(Records from a data collection)
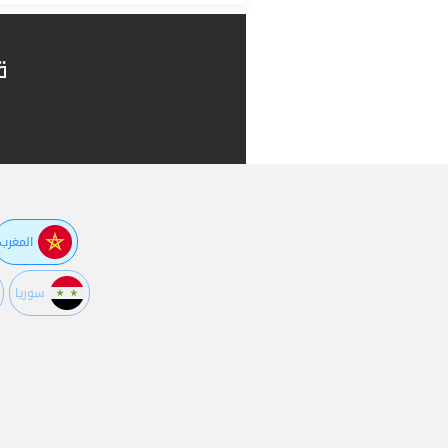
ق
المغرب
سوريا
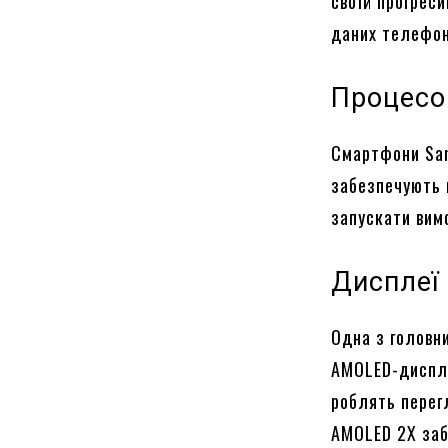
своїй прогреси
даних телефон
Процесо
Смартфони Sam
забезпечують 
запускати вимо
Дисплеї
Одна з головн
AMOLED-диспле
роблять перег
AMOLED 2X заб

■ PROBLEM
Reproduce the data above in full, exactly, with the images removed.

■ EXPECTED ANSWER
ق
المغرب
سوريا
своїй прогреси
даних телефон
Процесо
Смартфони Sam
забезпечують 
запускати вимо
Дисплеї
Одна з головн
AMOLED-диспле
роблять перег
AMOLED 2X заб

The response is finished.